Ken Champion

Marx In The Park

He bumps into a bench, jumble of books, papers

under his arms, sits beard on belly, stares at a tree,

found himself in Starbucks an hour ago looking across

to a golden M, people dressed oddly, shouting at things

held to their ears, giving strange money to bargirls,

bitte, wievel kostet, prosze, familiar accents, looks

at a book, frowns, shakes his head, it’s the translation,

No, he didn’t say that, picks up a news-paper, stares

in disbelief at page three, on four a picture of Bush

on his first visit to Asia and somewhere before

Gazza ‘Aza Dazzler two lines that say India

gets a McDonalds - did he not say the state is but

a committee for managing the affairs of the bourgeoisie?

Thinks back to his coffee, gazing out the window,

vehicles flashing past posters   my  ipod   my  music

my life   smiles, lips shape the words technological

determinism, looks up, pink clad ‘chavs’ all around him,

aggressive blind eyes, tight pony tails, point at him,

loser, they chant, loser,  fuckin’ loser.


Headscarf knot high on her forehead, senna’d hair,

shoulder pads, like a war poster; she becomes

Aunt Lil - smiling down, hand cupping my chin -

holding Sid’s arm, evening drink in the Plough,

slabbed eels twitching outside, pillbox hat for

The Harold on Sunday, turban in the tractor

factory making shells, painted line down

the calf for the Rex.

See her again, red tights, trilby, Camden-booted;

I’m Uncle Albert, double-breasted, roll ups,

knees ups, nudge and a wink to Charlie,

pencil ‘tash, flash of a gold tooth smile;

she walks away, looks back, frowns,

leaving a raggedy-arsed boy.

Houses: anthropomorphic

Sun on pantiles, boughed leaves against a sash,

- a mother’s hair touching an infant’s face, a cupola,

an offered breast, eaves, the brim of a merry widow hat,

radiant stucco, grinning dentrils, full-busom’d caryatide,

the long skirt’s folds for a child to wrap his face in,

jasmine hedge cushioning a boy’s boundaries.

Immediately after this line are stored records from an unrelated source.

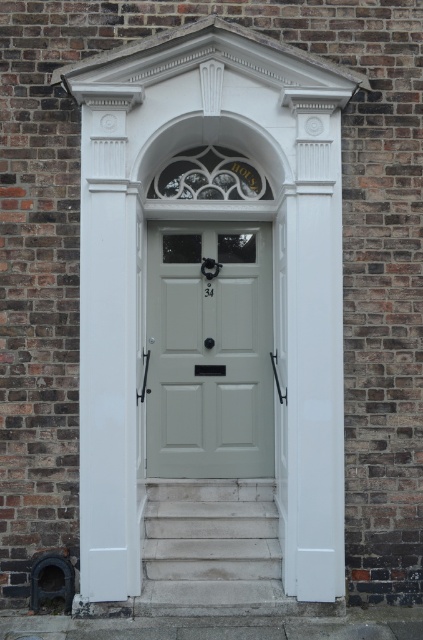 Question: Does satin white door at center have a greater width compared to white stone stairs at lower center?

Choices:
 (A) yes
 (B) no

Answer: (B)

Question: Can you confirm if satin white door at center is positioned below white stone stairs at lower center?

Choices:
 (A) no
 (B) yes

Answer: (A)

Question: Does satin white door at center appear over white stone stairs at lower center?

Choices:
 (A) yes
 (B) no

Answer: (A)

Question: Which point is farther to the camera?

Choices:
 (A) satin white door at center
 (B) white stone stairs at lower center

Answer: (A) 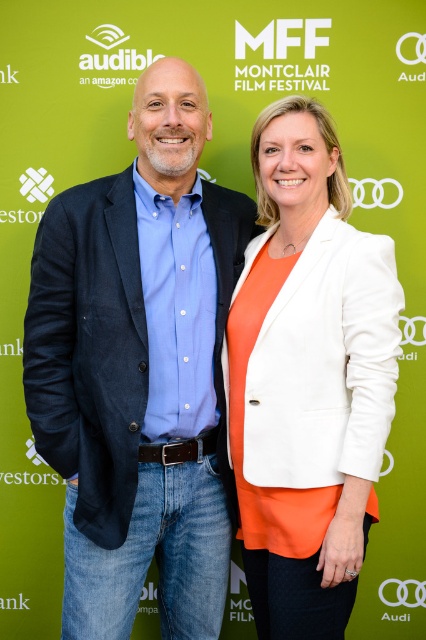 Who is shorter, blue denim jeans at center or white matte blazer at center?

white matte blazer at center

What do you see at coordinates (140, 369) in the screenshot? I see `blue denim jeans at center` at bounding box center [140, 369].

Where is `blue denim jeans at center`? blue denim jeans at center is located at coordinates click(140, 369). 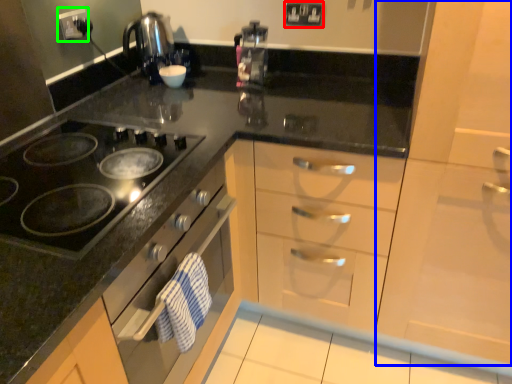 Question: Which is farther away from electric outlet (highlighted by a red box)? cabinetry (highlighted by a blue box) or electric outlet (highlighted by a green box)?

Choices:
 (A) cabinetry
 (B) electric outlet

Answer: (A) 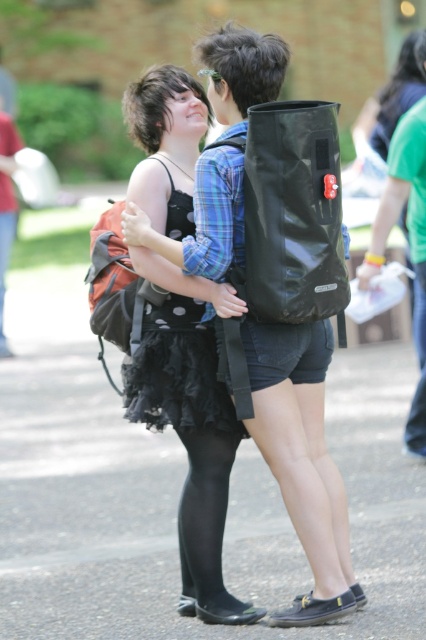 Question: Among these objects, which one is nearest to the camera?

Choices:
 (A) black tulle skirt at center
 (B) green fabric shirt at upper right
 (C) denim shorts at lower right

Answer: (A)

Question: Is black tulle skirt at center closer to the viewer compared to black polka dot dress at center?

Choices:
 (A) no
 (B) yes

Answer: (B)

Question: Where is black tulle skirt at center located in relation to denim shorts at lower right in the image?

Choices:
 (A) left
 (B) right

Answer: (A)

Question: Which is nearer to the black polka dot dress at center?

Choices:
 (A) green fabric shirt at upper right
 (B) denim shorts at lower right
 (C) black matte backpack at center

Answer: (C)

Question: Among these points, which one is nearest to the camera?

Choices:
 (A) 201,372
 (B) 150,381
 (C) 374,266

Answer: (B)

Question: Does black tulle skirt at center appear on the left side of green fabric shirt at upper right?

Choices:
 (A) yes
 (B) no

Answer: (A) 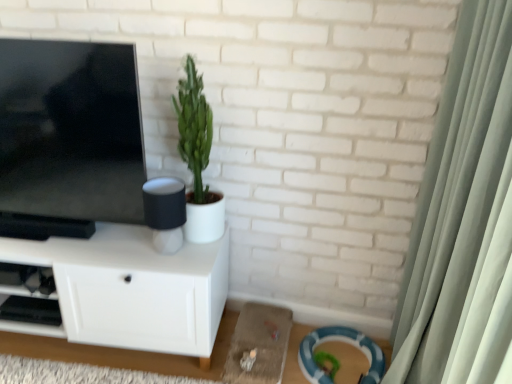 Question: Is green matte plant at center directly adjacent to black plastic shelf at lower left?

Choices:
 (A) yes
 (B) no

Answer: (B)

Question: Can you confirm if green matte plant at center is bigger than black plastic shelf at lower left?

Choices:
 (A) yes
 (B) no

Answer: (A)

Question: From the image's perspective, does green matte plant at center appear lower than black plastic shelf at lower left?

Choices:
 (A) no
 (B) yes

Answer: (A)

Question: Is green matte plant at center turned away from black plastic shelf at lower left?

Choices:
 (A) yes
 (B) no

Answer: (B)

Question: Can you confirm if green matte plant at center is smaller than black plastic shelf at lower left?

Choices:
 (A) no
 (B) yes

Answer: (A)

Question: Is green matte plant at center wider than black plastic shelf at lower left?

Choices:
 (A) no
 (B) yes

Answer: (A)

Question: Is white matte cabinet at left closer to the viewer compared to matte black speaker at center?

Choices:
 (A) yes
 (B) no

Answer: (A)

Question: Is white matte cabinet at left bigger than matte black speaker at center?

Choices:
 (A) no
 (B) yes

Answer: (B)

Question: From a real-world perspective, is white matte cabinet at left located higher than matte black speaker at center?

Choices:
 (A) no
 (B) yes

Answer: (A)

Question: Is white matte cabinet at left to the left of matte black speaker at center from the viewer's perspective?

Choices:
 (A) yes
 (B) no

Answer: (A)

Question: Is white matte cabinet at left completely or partially outside of matte black speaker at center?

Choices:
 (A) yes
 (B) no

Answer: (A)

Question: Is white matte cabinet at left aimed at matte black speaker at center?

Choices:
 (A) no
 (B) yes

Answer: (A)

Question: Is matte black tv at left turned away from black plastic shelf at lower left?

Choices:
 (A) no
 (B) yes

Answer: (A)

Raised eyebrow of a high gable, railings, tall, upright,

military, ‘old yer back up, chequer pattern flint and

stone, tough, hard, don’t let ‘em score, son,

dive at their feet, the roof, pitched, steep, thick

brows frowning down, a boy too scared to move,

the house inside him.


Tired of swimming through porridge with the sixth form

I walk the lunch break through terraced streets, enjoying

leafed capitals, Doric columns; a child sprouts in front

of me, still, unmovable, hard eyes quietly demanding,

gripping a square of card  we hav no muny and no

napies for little gerl and…

I rest on a garden wall, beckon him to sit, he stands

in front of me as I rewrite his plea in my notebook

demonstrate vowel sounds, consonants, pauses,

differentiate the phonetic, tear out the page, hand

it to him.

He nods slowly not taking his eyes from mine,

shows me the card again, crushed notepaper

tumbling in the gutter.

Ken Champion © 2011

Speech Balloons

In the War Museum photo a soldier lies

to attention under a sheet, officer at foot

of bed, underarm baton, bonneted lady

frowning down, grim Sister behind

“Playing with yourself?” asks madam.

Sister, “Taking iron jelloids, are we?”

Officer, “Rectum?”

Soldier, “Didn’t do ‘em much good, sir.”

“Have a good war then, must go,

carry on dying.”

Lady Matronise will never do good

Sister will stand there forever

baton will one day fall

soldier will never lie at ease.

A Brother’s Death

You move blindly around the house kicking

doors, scattering books while brittle images

fill the pain: dad letting you fall though his

opening knees, catching you under the arms,

the ritual ending when he lets you hit the floor,

don’t trust anyone son, the birthday boxing

gloves, your left feint, overarm right, the parlour

party celebrating the wiping across your cheek

the blood from his lips, the later mosaics of

urban architecture, streetscapes of an endless

city, Stan behind, gasping for a café and

becoming father lying at the bottom of the

stairs clutching his kidneys, your schizoid self

staring forever before running next door for mum;

and now see that when his six year old eyes

looked up at you, not thinking how he’d die,

you couldn’t know that dad would always hover

inside you, strangling the tears, the love.